Every homeowner thinks about ways to improve and update their home, but many of us don't know how to get past the initial wish list stage, nor do we know how to afford major renovations.
That's why it might be smarter to to focus on simple items such as updating countertops or cabinetry so you're keeping up with the Jones' and not out-spending them. And in many cases, these small improvements can give you a pretty good return on your investment. These projects include adding a deck or installing new siding or windows and updating kitchens and baths.
"If you are considering updating your house this year, consider remodeling the kitchen or the bathroom," says Angie Hicks of Angie's List . "Those two rooms get the best return on your investment- about 85 percent. But the key here is not overdoing it, but keeping up with the Jones's. So if you're the only house in the neighborhood without granite countertops then it makes sense to add them, if you're not – skip out on that extra."
When it comes to remodeling your kitchen and bathroom, there are a number of routes you can take. They can be as simple as replacing a fixture or floors to as complex as expanding the size of the room. In many cases, you'll be looking to hire a contractor to do the work for you.
Here are nine tips from Angie's List to help you hire the right remodeling contractor :
- Know what you want:Before you begin talking with contractors, read remodeling magazines, search the Internet for designs and materials and put your ideas on paper to give potential contractors a better sense of your expectations.
- Get estimates:Get at least three written estimates to review. Make sure the estimates include the same things so you're comparing apples to apples. Never hire on price alone.
- Do your research:Check out contractors in your area using Angie's List and talking to your neighbors. Ask for references from your potential contractors and call those customers. Try to get a customer who's been in the remodeled home for several months so you can see how the work has held up.
- Require proof of proper license, certification and insurance– if your contractor can't show that, get another one no matter how nice he or she seems. If your home is older than 1978 your contractor must be certified in lead safe practices – ask for that documentation as well.
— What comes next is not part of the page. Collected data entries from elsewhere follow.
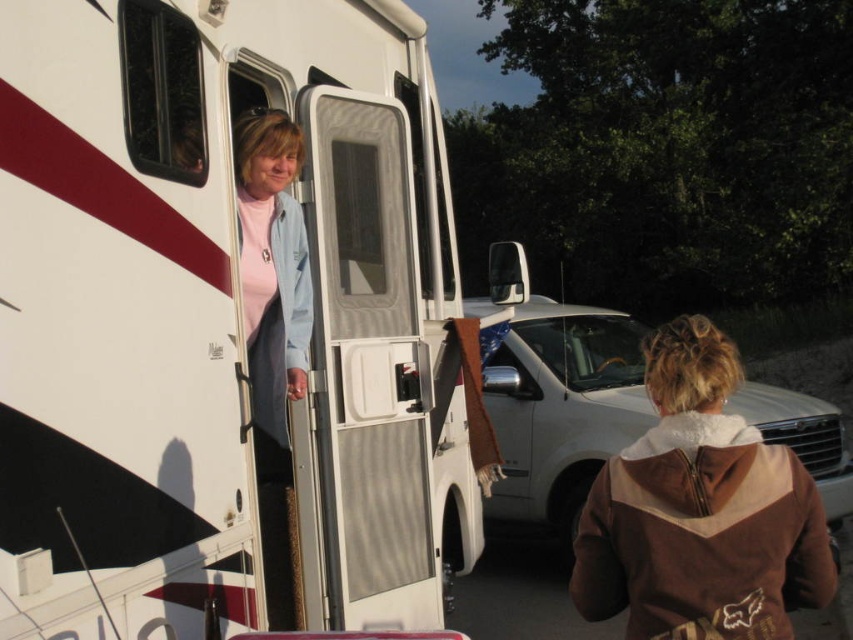 You are standing at the entrance of a campground and want to park your car between the white matte trailer truck at center and the brown fleece jacket at upper right. Given that your car is 4.5 feet wide, can you safely park there without touching either object?

The distance between the white matte trailer truck at center and the brown fleece jacket at upper right is 5.24 feet. Since your car is 4.5 feet wide, it can fit between them as long as you position it correctly, leaving enough space on both sides to avoid contact.

You are standing at the point marked as point (399, 445). The person inside the RV is wearing a light blue jacket over a pink top and has short blonde hair. The person outside is wearing a brown hoodie with a fox logo. How far apart are these two people?

The two people are 3.45 meters apart.

You are standing at the entrance of the parking lot and see the white matte trailer truck at center and the brown fleece jacket at upper right. Which object is closer to you?

The white matte trailer truck at center is closer to you because it is in front of the brown fleece jacket at upper right. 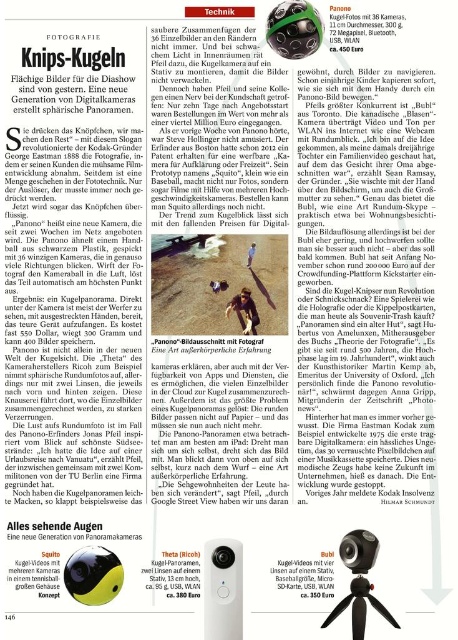 Question: Which is farther from the white plastic kugel-kamera at center?

Choices:
 (A) black plastic tripod at lower center
 (B) black plastic webcam at center

Answer: (B)

Question: Among these objects, which one is nearest to the camera?

Choices:
 (A) black plastic webcam at center
 (B) white plastic kugel-kamera at center
 (C) black plastic tripod at lower center

Answer: (C)

Question: Does black plastic tripod at lower center have a lesser width compared to black plastic webcam at center?

Choices:
 (A) yes
 (B) no

Answer: (B)

Question: Does white plastic kugel-kamera at center lie behind black plastic webcam at center?

Choices:
 (A) no
 (B) yes

Answer: (A)

Question: Does white plastic kugel-kamera at center lie in front of black plastic tripod at lower center?

Choices:
 (A) yes
 (B) no

Answer: (B)

Question: Considering the real-world distances, which object is closest to the black plastic tripod at lower center?

Choices:
 (A) black plastic webcam at center
 (B) white plastic kugel-kamera at center

Answer: (A) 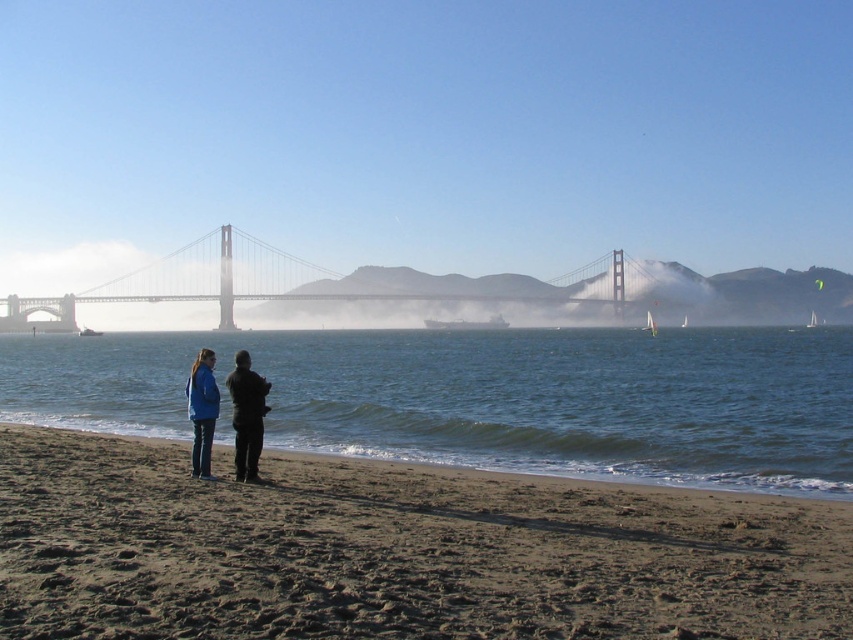 Question: Which point is closer to the camera?

Choices:
 (A) blue fabric jacket at lower left
 (B) black matte jacket at center
 (C) brown sand at lower center
 (D) blue fabric jacket at center

Answer: (C)

Question: Is brown sand at lower center smaller than blue fabric jacket at center?

Choices:
 (A) no
 (B) yes

Answer: (A)

Question: Which of the following is the farthest from the observer?

Choices:
 (A) (483, 435)
 (B) (193, 449)
 (C) (206, 417)

Answer: (A)

Question: Does brown sand at lower center have a lesser width compared to black matte jacket at center?

Choices:
 (A) yes
 (B) no

Answer: (B)

Question: Is brown sand at lower center thinner than blue fabric jacket at center?

Choices:
 (A) yes
 (B) no

Answer: (B)

Question: Which object is positioned closest to the brown sand at lower center?

Choices:
 (A) blue fabric jacket at center
 (B) blue water at lower center
 (C) black matte jacket at center
 (D) blue fabric jacket at lower left

Answer: (C) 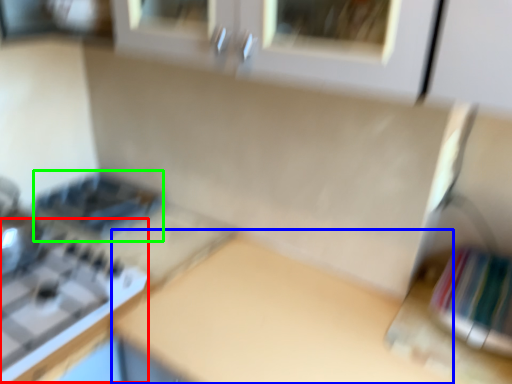 Question: Based on their relative distances, which object is nearer to gas stove (highlighted by a red box)? Choose from counter top (highlighted by a blue box) and appliance (highlighted by a green box).

Choices:
 (A) counter top
 (B) appliance

Answer: (A) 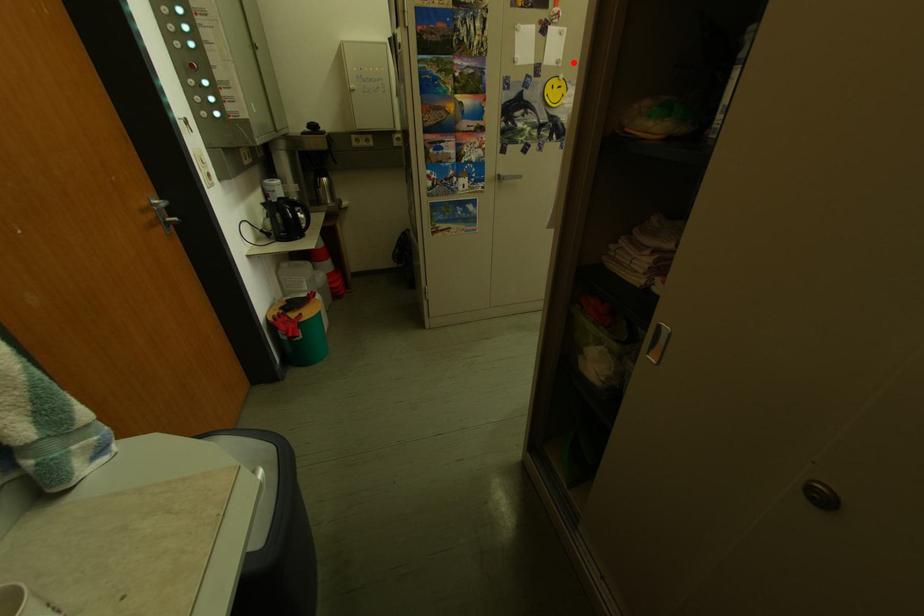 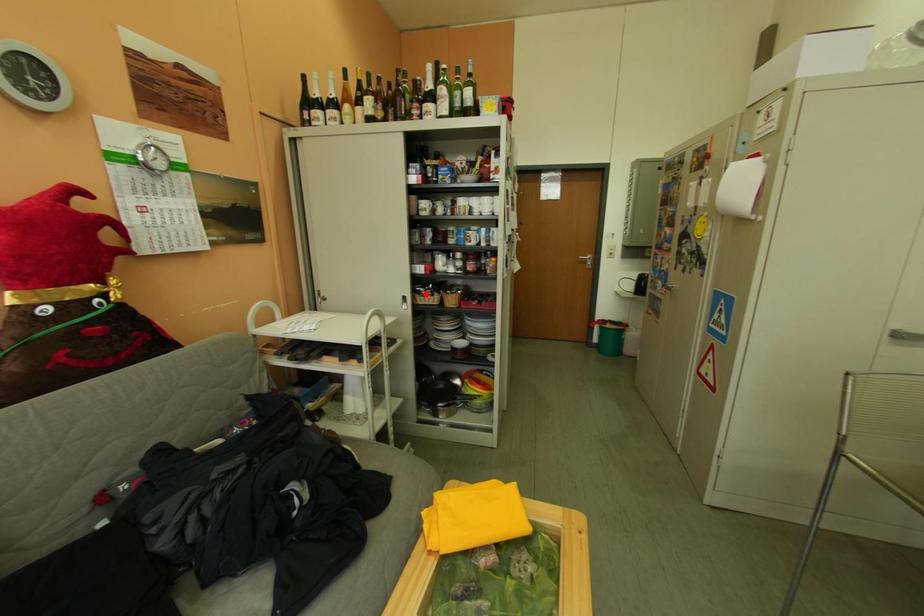 I am providing you with two images of the same scene from different viewpoints. A red point is marked on the first image and another point is marked on the second image. Is the marked point in image1 the same physical position as the marked point in image2?

No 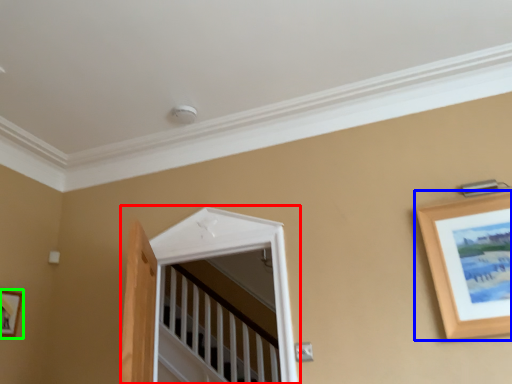 Question: Which object is positioned closest to window (highlighted by a red box)? Select from picture frame (highlighted by a blue box) and picture frame (highlighted by a green box).

Choices:
 (A) picture frame
 (B) picture frame

Answer: (A) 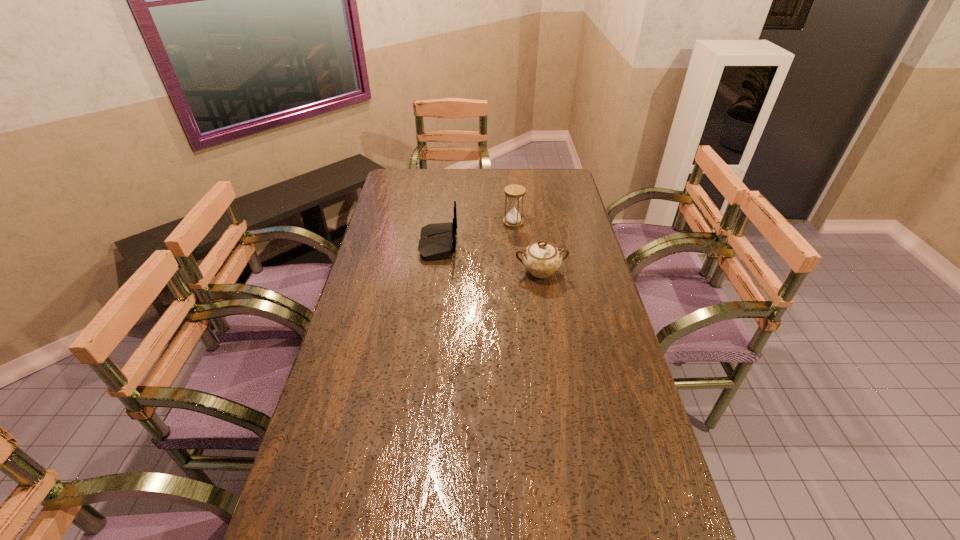 This screenshot has height=540, width=960. I want to click on vacant space that satisfies the following two spatial constraints: 1. on the front side of the chinaware; 2. on the right side of the hourglass, so click(518, 272).

In order to click on vacant space that satisfies the following two spatial constraints: 1. on the front side of the hourglass; 2. on the left side of the chinaware in this screenshot , I will do `click(518, 272)`.

Find the location of `vacant space that satisfies the following two spatial constraints: 1. on the back of the chinaware; 2. on the right side of the leftmost object`. vacant space that satisfies the following two spatial constraints: 1. on the back of the chinaware; 2. on the right side of the leftmost object is located at coordinates (435, 272).

Identify the location of free location that satisfies the following two spatial constraints: 1. on the back of the chinaware; 2. on the left side of the router. The width and height of the screenshot is (960, 540). (435, 272).

This screenshot has width=960, height=540. Identify the location of free space that satisfies the following two spatial constraints: 1. on the back of the router; 2. on the back side of the chinaware. (435, 272). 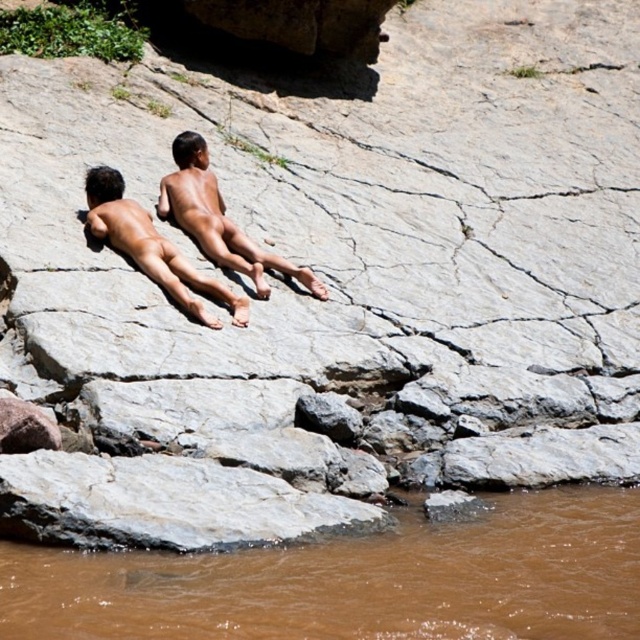 Between brown muddy water at lower left and matte skin man at center, which one appears on the right side from the viewer's perspective?

From the viewer's perspective, brown muddy water at lower left appears more on the right side.

Locate an element on the screen. The image size is (640, 640). brown muddy water at lower left is located at coordinates (356, 580).

You are a GUI agent. You are given a task and a screenshot of the screen. Output one action in this format:
    pyautogui.click(x=<x>, y=<y>)
    Task: Click on the brown muddy water at lower left
    
    Given the screenshot: What is the action you would take?
    pyautogui.click(x=356, y=580)

Where is `brown muddy water at lower left`? brown muddy water at lower left is located at coordinates [x=356, y=580].

How distant is brown muddy water at lower left from brown skin boy at center?

A distance of 21.69 feet exists between brown muddy water at lower left and brown skin boy at center.

Is brown muddy water at lower left in front of brown skin boy at center?

Yes, brown muddy water at lower left is in front of brown skin boy at center.

Between point (168, 618) and point (189, 301), which one is positioned in front?

Positioned in front is point (168, 618).

The image size is (640, 640). Find the location of `brown muddy water at lower left`. brown muddy water at lower left is located at coordinates (356, 580).

Does matte skin man at center appear under brown skin boy at center?

No.

In the scene shown: Can you confirm if matte skin man at center is shorter than brown skin boy at center?

No.

Which is in front, point (189, 157) or point (204, 323)?

Point (204, 323) is in front.

At what (x,y) coordinates should I click in order to perform the action: click on matte skin man at center. Please return your answer as a coordinate pair (x, y). Looking at the image, I should click on (218, 218).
- Working with a General Contractor (GC): Get everything in writing from the GC, including the names of the subcontractors and suppliers. Ask your GC to provide lien waivers that show subcontractors and suppliers have been paid. Stay in touch with the subcontractors and make sure they're being paid on time. If possible, make checks out to both the contractor and subcontractors or suppliers, requiring two signatures to cash.
- Read the contract BEFORE you sign:Make sure the job details, warranty, payment terms and penalties for not completing work are spelled out in your contract. Documentation is often the best ammunition you have if things go wrong.
- Paying for the project: Expect a minor kitchen remodel to cost about $20,000 and a minor bathroom remodel around $10,000. Never pay the full cost of a project up front. Your payment schedule should be clearly spelled out in your contract. Tie payment plans to the job's progress. Most contractors will ask you to pay a portion of the project upfront – which is OK – but you can negotiate that down payment. Hold back the final payment until you're satisfied with the work.
- Communicate with your contractor: Every project is going to have something unexpected pop up. To get the most cost-effective work out of your tradespeople, outline the scope of your project and establish a budget in advance. Make sure you are communicating your wants and needs directly with the contractor overseeing the project
- Prepare for the stress/mess of a remodel: Regardless of size, all projects will include unexpected issues that may cost more or delay completion. Be prepared for stress as the project stretches on, work crews enter your home, materials may pile up, or you might have a few days without a working kitchen/bathroom.
"The reality of it is no matter what anybody tells you, you are going to be living in some sort of a war zone for a period of time," says Phil Gettum of Gettum Associates, Inc. "We do our level best to keep it to a minimum. We do our level best to set the proper expectation so you understand what you are going to be working through. And it's important for us to all sit on the same side of the table so that we understand what we are going to do, and what we are going to do next so we can prepare the client for tomorrow they are not going to have a toilet from 9-4, some of those things. Preparation, discussion, complete understanding of the project as well as a guaranteed bottom line price for the things that can, in fact, be guaranteed."